**WHAT THE TASK ASKS**
For the word "famoso", work out how many lines in the records below contain it and state that count alone.

**DATASET RECORDS**
-.-.-

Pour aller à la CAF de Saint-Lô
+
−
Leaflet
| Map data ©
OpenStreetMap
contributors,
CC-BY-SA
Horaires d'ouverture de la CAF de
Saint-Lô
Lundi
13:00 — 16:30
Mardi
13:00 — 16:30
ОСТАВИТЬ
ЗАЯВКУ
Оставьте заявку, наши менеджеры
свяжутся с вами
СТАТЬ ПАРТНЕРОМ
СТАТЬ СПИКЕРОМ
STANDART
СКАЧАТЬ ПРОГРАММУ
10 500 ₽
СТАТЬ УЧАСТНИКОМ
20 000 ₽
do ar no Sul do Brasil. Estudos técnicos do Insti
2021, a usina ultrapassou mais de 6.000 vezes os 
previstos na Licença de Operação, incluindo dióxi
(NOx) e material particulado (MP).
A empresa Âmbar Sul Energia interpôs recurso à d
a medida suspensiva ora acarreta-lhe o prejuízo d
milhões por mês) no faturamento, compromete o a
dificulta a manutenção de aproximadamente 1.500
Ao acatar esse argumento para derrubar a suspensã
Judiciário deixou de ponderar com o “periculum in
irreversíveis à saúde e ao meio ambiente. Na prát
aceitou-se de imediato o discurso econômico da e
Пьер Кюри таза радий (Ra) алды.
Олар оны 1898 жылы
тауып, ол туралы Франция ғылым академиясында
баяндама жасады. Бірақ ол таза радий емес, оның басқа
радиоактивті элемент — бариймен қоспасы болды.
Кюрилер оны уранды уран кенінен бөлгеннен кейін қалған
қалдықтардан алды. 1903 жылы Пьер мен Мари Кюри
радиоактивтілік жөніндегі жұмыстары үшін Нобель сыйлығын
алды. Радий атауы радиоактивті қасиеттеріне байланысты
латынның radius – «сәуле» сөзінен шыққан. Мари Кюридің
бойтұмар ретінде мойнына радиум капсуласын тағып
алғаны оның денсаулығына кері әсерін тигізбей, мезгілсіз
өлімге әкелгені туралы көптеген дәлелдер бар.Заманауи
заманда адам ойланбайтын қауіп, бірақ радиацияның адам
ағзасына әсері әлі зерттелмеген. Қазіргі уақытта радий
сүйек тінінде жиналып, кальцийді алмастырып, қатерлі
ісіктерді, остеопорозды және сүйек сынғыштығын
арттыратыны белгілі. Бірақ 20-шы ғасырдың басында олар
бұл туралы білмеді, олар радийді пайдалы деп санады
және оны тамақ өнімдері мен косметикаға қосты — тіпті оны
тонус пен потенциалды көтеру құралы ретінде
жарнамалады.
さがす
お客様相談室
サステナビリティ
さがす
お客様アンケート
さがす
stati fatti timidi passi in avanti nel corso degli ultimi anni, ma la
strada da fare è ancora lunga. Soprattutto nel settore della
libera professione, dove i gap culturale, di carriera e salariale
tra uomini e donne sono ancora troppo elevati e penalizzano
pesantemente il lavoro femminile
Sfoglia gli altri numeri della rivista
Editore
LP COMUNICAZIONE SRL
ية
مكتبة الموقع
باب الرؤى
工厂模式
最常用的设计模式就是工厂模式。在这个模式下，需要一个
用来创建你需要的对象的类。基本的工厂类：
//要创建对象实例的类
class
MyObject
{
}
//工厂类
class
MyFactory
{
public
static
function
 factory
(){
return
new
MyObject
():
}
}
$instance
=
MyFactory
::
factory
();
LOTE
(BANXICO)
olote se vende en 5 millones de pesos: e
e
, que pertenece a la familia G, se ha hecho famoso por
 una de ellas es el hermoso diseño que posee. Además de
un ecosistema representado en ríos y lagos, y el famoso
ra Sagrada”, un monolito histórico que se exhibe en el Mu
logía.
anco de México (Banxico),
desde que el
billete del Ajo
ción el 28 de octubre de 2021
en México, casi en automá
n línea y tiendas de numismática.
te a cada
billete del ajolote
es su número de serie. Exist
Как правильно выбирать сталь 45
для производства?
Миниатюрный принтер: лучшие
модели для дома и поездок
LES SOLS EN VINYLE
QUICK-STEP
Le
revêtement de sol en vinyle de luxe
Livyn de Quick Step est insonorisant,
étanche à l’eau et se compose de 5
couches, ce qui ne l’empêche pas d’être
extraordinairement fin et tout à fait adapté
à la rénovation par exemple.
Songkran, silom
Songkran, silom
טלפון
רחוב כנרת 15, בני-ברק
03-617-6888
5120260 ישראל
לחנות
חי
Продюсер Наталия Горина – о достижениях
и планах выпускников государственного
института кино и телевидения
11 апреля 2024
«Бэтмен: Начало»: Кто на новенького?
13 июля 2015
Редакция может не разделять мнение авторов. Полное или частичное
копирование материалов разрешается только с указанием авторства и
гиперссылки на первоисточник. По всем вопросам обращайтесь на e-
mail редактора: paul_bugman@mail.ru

-.-.-

**OUTPUT**
2